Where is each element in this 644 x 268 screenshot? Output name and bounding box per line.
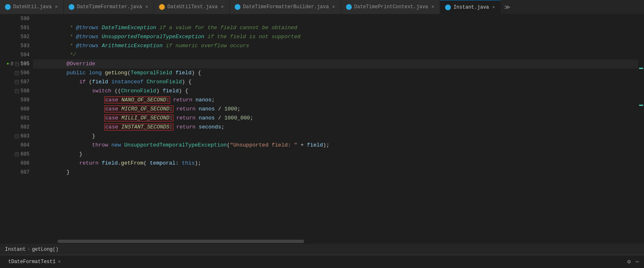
line-num-595: ● @ − 595 xyxy=(7,60,30,69)
code-line-594: @Override xyxy=(33,50,638,60)
breadcrumb-class: Instant xyxy=(5,247,25,252)
tab-label-dateutiltest: DateUtilTest.java xyxy=(167,4,217,10)
line-num-607: 607 xyxy=(7,168,30,177)
tab-close-datetimeprintcontext[interactable]: × xyxy=(431,4,435,10)
bottom-tab-testformat[interactable]: tDateFormatTest1 × xyxy=(5,257,64,266)
tab-icon-instant xyxy=(445,5,451,10)
bottom-panel: tDateFormatTest1 × ⚙ ⋯ xyxy=(0,255,644,268)
breadcrumb-method: getLong() xyxy=(32,247,59,252)
horizontal-scrollbar-thumb[interactable] xyxy=(58,240,304,243)
line-numbers: 590 591 592 593 594 ● @ − 595 xyxy=(0,14,33,239)
fold-icon-605[interactable]: − xyxy=(15,152,19,156)
more-icon[interactable]: ⋯ xyxy=(636,258,639,265)
code-line-595: public long getLong(TemporalField field)… xyxy=(33,60,638,69)
status-bar: Instant › getLong() xyxy=(0,243,644,255)
tab-close-datetimeformatter[interactable]: × xyxy=(145,4,149,10)
code-line-605: return field.getFrom( temporal: this); xyxy=(33,150,638,159)
fold-icon-597[interactable]: − xyxy=(15,80,19,84)
tab-label-instant: Instant.java xyxy=(453,5,489,10)
code-line-603: throw new UnsupportedTemporalTypeExcepti… xyxy=(33,132,638,141)
tab-datetimeprintcontext[interactable]: DateTimePrintContext.java × xyxy=(341,0,441,14)
tab-label-datetimeprintcontext: DateTimePrintContext.java xyxy=(354,4,428,10)
line-num-600: 600 xyxy=(7,105,30,114)
tab-instant[interactable]: Instant.java × xyxy=(440,0,501,14)
gutter-mark-2 xyxy=(639,105,643,106)
tab-label-dateutil: DateUtil.java xyxy=(13,4,52,10)
case-highlight-598: case NANO_OF_SECOND: xyxy=(105,97,170,103)
right-gutter xyxy=(638,14,644,239)
tab-icon-datetimeprintcontext xyxy=(346,4,352,10)
tab-icon-datetimeformatterbuilder xyxy=(235,4,240,10)
line-num-603: − 603 xyxy=(7,132,30,141)
line-num-606: 606 xyxy=(7,159,30,168)
line-num-591: 591 xyxy=(7,23,30,32)
breadcrumb-separator: › xyxy=(27,247,30,252)
case-highlight-599: case MICRO_OF_SECOND: xyxy=(105,106,173,112)
fold-icon-603[interactable]: − xyxy=(15,134,19,138)
line-num-604: 604 xyxy=(7,141,30,150)
line-num-597: − 597 xyxy=(7,78,30,87)
tab-close-datetimeformatterbuilder[interactable]: × xyxy=(331,4,336,10)
settings-icon[interactable]: ⚙ xyxy=(627,258,630,265)
code-line-590: * @throws DateTimeException if a value f… xyxy=(33,14,638,23)
tab-icon-dateutil xyxy=(5,4,11,10)
line-num-601: 601 xyxy=(7,114,30,123)
gutter-mark-1 xyxy=(639,68,643,69)
line-num-598: − 598 xyxy=(7,87,30,96)
line-num-594: 594 xyxy=(7,50,30,60)
code-lines[interactable]: * @throws DateTimeException if a value f… xyxy=(33,14,638,239)
line-num-599: 599 xyxy=(7,96,30,105)
fold-icon-598[interactable]: − xyxy=(15,89,19,93)
case-highlight-601: case INSTANT_SECONDS: xyxy=(105,124,173,130)
tab-bar: DateUtil.java × DateTimeFormatter.java ×… xyxy=(0,0,644,14)
code-line-607 xyxy=(33,168,638,177)
line-num-592: 592 xyxy=(7,32,30,41)
line-num-596: − 596 xyxy=(7,69,30,78)
line-num-605: − 605 xyxy=(7,150,30,159)
editor-area: 590 591 592 593 594 ● @ − 595 xyxy=(0,14,644,243)
tab-label-datetimeformatterbuilder: DateTimeFormatterBuilder.java xyxy=(243,4,329,10)
tab-datetimeformatterbuilder[interactable]: DateTimeFormatterBuilder.java × xyxy=(230,0,341,14)
code-content: 590 591 592 593 594 ● @ − 595 xyxy=(0,14,644,239)
tab-icon-datetimeformatter xyxy=(69,4,74,10)
fold-icon-595[interactable]: − xyxy=(15,62,19,66)
main-area: 590 591 592 593 594 ● @ − 595 xyxy=(0,14,644,243)
bottom-tab-close[interactable]: × xyxy=(58,259,61,264)
line-num-593: 593 xyxy=(7,41,30,50)
tab-label-datetimeformatter: DateTimeFormatter.java xyxy=(77,4,142,10)
tab-dateutil[interactable]: DateUtil.java × xyxy=(0,0,64,14)
bottom-tab-label: tDateFormatTest1 xyxy=(8,259,55,265)
case-highlight-600: case MILLI_OF_SECOND: xyxy=(105,115,173,121)
horizontal-scrollbar[interactable] xyxy=(0,239,644,243)
line-num-590: 590 xyxy=(7,14,30,23)
tab-overflow-button[interactable]: ≫ xyxy=(501,4,514,11)
tab-dateutiltest[interactable]: DateUtilTest.java × xyxy=(154,0,230,14)
bottom-right-icons: ⚙ ⋯ xyxy=(627,258,639,265)
tab-close-instant[interactable]: × xyxy=(492,5,496,10)
line-num-602: 602 xyxy=(7,123,30,132)
code-line-598: case NANO_OF_SECOND: return nanos; xyxy=(33,87,638,96)
tab-icon-dateutiltest xyxy=(159,4,165,10)
tab-close-dateutil[interactable]: × xyxy=(54,4,59,10)
breadcrumb: Instant › getLong() xyxy=(5,247,58,252)
fold-icon-596[interactable]: − xyxy=(15,71,19,75)
tab-datetimeformatter[interactable]: DateTimeFormatter.java × xyxy=(64,0,154,14)
tab-close-dateutiltest[interactable]: × xyxy=(220,4,225,10)
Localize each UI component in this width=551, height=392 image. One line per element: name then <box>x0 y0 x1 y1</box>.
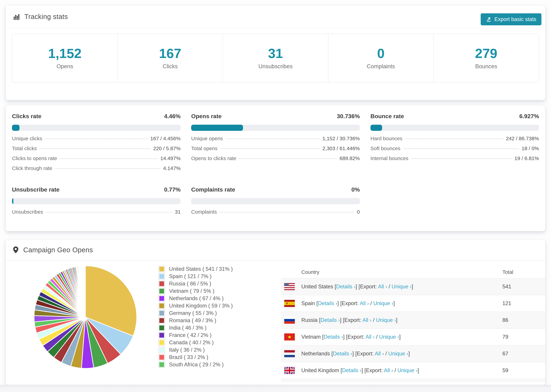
legend-swatch <box>158 288 165 294</box>
tracking-stats-card: Tracking stats Export basic stats 1,152O… <box>6 5 545 100</box>
rate-section-opens-rate: Opens rate30.736%Unique opens1,152 / 30.… <box>191 113 360 175</box>
tracking-stats-header: Tracking stats Export basic stats <box>6 5 545 28</box>
stat-value: 1,152 <box>48 47 81 60</box>
bracket: ] <box>417 367 419 373</box>
rate-section-bounce-rate: Bounce rate6.927%Hard bounces242 / 86.73… <box>370 113 539 175</box>
rate-percent: 30.736% <box>337 113 360 119</box>
pie-slice-other-43[interactable] <box>85 266 85 317</box>
metric-value: 2,303 / 61.446% <box>322 146 360 151</box>
metric-row: Soft bounces18 / 0% <box>370 146 539 155</box>
details-link[interactable]: Details › <box>333 351 352 357</box>
stat-value: 167 <box>159 47 181 60</box>
export-all-link[interactable]: All › <box>378 284 387 290</box>
details-link[interactable]: Details › <box>342 367 361 373</box>
legend-swatch <box>158 280 165 287</box>
legend-item: France ( 42 / 2% ) <box>158 331 282 339</box>
metric-row: Complaints0 <box>191 209 360 219</box>
export-basic-stats-button[interactable]: Export basic stats <box>481 13 541 25</box>
legend-item: Brazil ( 33 / 2% ) <box>158 354 282 361</box>
total-value: 79 <box>502 334 508 340</box>
total-value: 86 <box>502 317 508 323</box>
slash: / <box>387 284 391 290</box>
export-all-link[interactable]: All › <box>384 367 393 373</box>
legend-label: Netherlands ( 67 / 4% ) <box>169 295 224 301</box>
page-title: Tracking stats <box>24 13 68 21</box>
rate-percent: 0.77% <box>164 186 181 193</box>
metric-row: Total opens2,303 / 61.446% <box>191 146 360 155</box>
column-header-country: Country <box>301 269 319 275</box>
metric-value: 0 <box>357 209 360 215</box>
metric-rows: Unique clicks167 / 4.456%Total clicks220… <box>12 136 181 175</box>
export-icon <box>486 16 492 22</box>
metric-rows: Unsubscribes31 <box>12 209 181 219</box>
metric-value: 167 / 4.456% <box>150 136 181 141</box>
metric-row: Unique opens1,152 / 30.736% <box>191 136 360 146</box>
geo-header: Campaign Geo Opens <box>6 240 545 260</box>
metric-leader <box>219 212 354 212</box>
bracket: [ <box>316 300 318 306</box>
metric-label: Opens to clicks rate <box>191 155 236 161</box>
metric-leader <box>403 148 519 149</box>
legend-swatch <box>158 310 165 316</box>
table-row: Netherlands [Details ›] [Export: All › /… <box>281 345 545 362</box>
rate-percent: 0% <box>352 186 360 193</box>
legend-item: Vietnam ( 79 / 5% ) <box>158 287 282 295</box>
metric-row: Unique clicks167 / 4.456% <box>12 136 181 146</box>
rate-title: Clicks rate <box>12 113 42 119</box>
metric-value: 14.497% <box>160 155 181 161</box>
export-unique-link[interactable]: Unique › <box>391 284 411 290</box>
legend-item: United Kingdom ( 59 / 3% ) <box>158 302 282 309</box>
metric-row: Hard bounces242 / 86.738% <box>370 136 539 146</box>
rate-section-unsubscribe-rate: Unsubscribe rate0.77%Unsubscribes31 <box>12 186 181 219</box>
legend-label: United States ( 541 / 31% ) <box>169 266 233 272</box>
export-unique-link[interactable]: Unique › <box>388 351 408 357</box>
export-unique-link[interactable]: Unique › <box>379 334 399 340</box>
rate-section-complaints-rate: Complaints rate0%Complaints0 <box>191 186 360 219</box>
geo-table-header: Country Total <box>281 266 545 278</box>
country-flag-us <box>284 283 295 290</box>
metric-row: Opens to clicks rate689.82% <box>191 155 360 165</box>
details-link[interactable]: Details › <box>320 317 340 323</box>
rate-percent: 6.927% <box>519 113 539 119</box>
export-unique-link[interactable]: Unique › <box>397 367 417 373</box>
progress-bar <box>370 125 539 131</box>
slash: / <box>384 351 388 357</box>
slash: / <box>372 317 376 323</box>
metric-rows: Hard bounces242 / 86.738%Soft bounces18 … <box>370 136 539 165</box>
export-all-link[interactable]: All › <box>366 334 374 340</box>
slash: / <box>374 334 379 340</box>
metric-leader <box>60 158 157 159</box>
export-all-link[interactable]: All › <box>360 300 369 306</box>
legend-swatch <box>158 325 165 331</box>
legend-label: South Africa ( 29 / 2% ) <box>169 362 224 368</box>
country-flag-vn <box>284 333 295 341</box>
metric-leader <box>411 158 512 159</box>
legend-item: Russia ( 86 / 5% ) <box>158 280 282 287</box>
legend-item: Italy ( 36 / 2% ) <box>158 346 282 354</box>
metric-row: Click through rate4.147% <box>12 165 181 175</box>
stat-card: 31Unsubscribes <box>223 34 328 82</box>
legend-label: Italy ( 36 / 2% ) <box>169 347 205 353</box>
details-link[interactable]: Details › <box>336 284 356 290</box>
export-unique-link[interactable]: Unique › <box>373 300 393 306</box>
export-unique-link[interactable]: Unique › <box>376 317 396 323</box>
details-link[interactable]: Details › <box>318 300 338 306</box>
metric-label: Soft bounces <box>370 146 400 151</box>
country-name: Spain <box>301 300 316 306</box>
metric-label: Unique clicks <box>12 136 42 141</box>
metric-value: 31 <box>175 209 181 215</box>
export-all-link[interactable]: All › <box>362 317 372 323</box>
country-cell: Spain [Details ›] [Export: All › / Uniqu… <box>301 300 395 307</box>
bracket: ] [Export: <box>340 317 362 323</box>
details-link[interactable]: Details › <box>324 334 343 340</box>
rate-head: Bounce rate6.927% <box>370 113 539 119</box>
stat-value: 0 <box>377 47 384 60</box>
legend-item: Canada ( 40 / 2% ) <box>158 339 282 346</box>
export-all-link[interactable]: All › <box>375 351 384 357</box>
metric-leader <box>405 139 503 139</box>
stat-value: 279 <box>475 47 497 60</box>
geo-pie-chart <box>32 264 138 370</box>
header-divider <box>6 28 545 28</box>
legend-item: Romania ( 49 / 3% ) <box>158 317 282 324</box>
bracket: ] [Export: <box>337 300 360 306</box>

PROBLEM DESCRIPTION -> Scan the records above and tell how many lines include the word "element"; the number is all that should be written.

OUTPUT -> 2